> RECORDED DATA
§
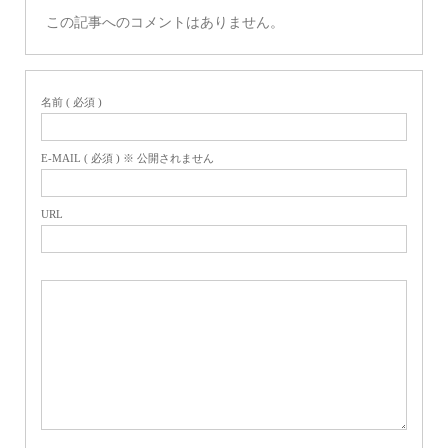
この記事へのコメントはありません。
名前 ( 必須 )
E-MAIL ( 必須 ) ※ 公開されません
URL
§
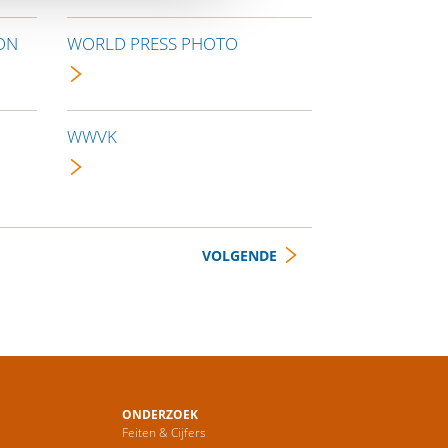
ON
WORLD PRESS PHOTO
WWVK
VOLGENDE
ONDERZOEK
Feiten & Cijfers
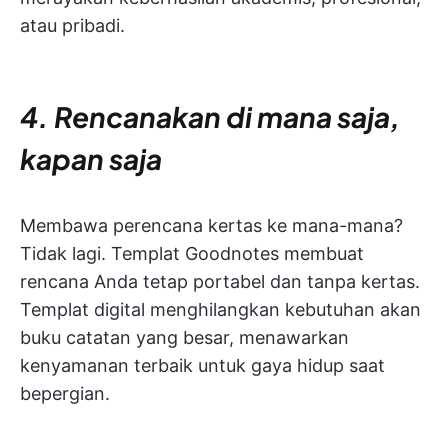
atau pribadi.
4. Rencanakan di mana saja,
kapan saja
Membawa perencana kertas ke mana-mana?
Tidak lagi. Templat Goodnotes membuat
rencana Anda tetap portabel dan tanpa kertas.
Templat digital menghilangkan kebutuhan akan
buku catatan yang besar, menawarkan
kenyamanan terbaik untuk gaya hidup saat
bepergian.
§
> YOUR INSTRUCTIONS
Search the listing for "kertas" and copy each line holding it.

> TASK ANSWER
Membawa perencana kertas ke mana-mana?
rencana Anda tetap portabel dan tanpa kertas.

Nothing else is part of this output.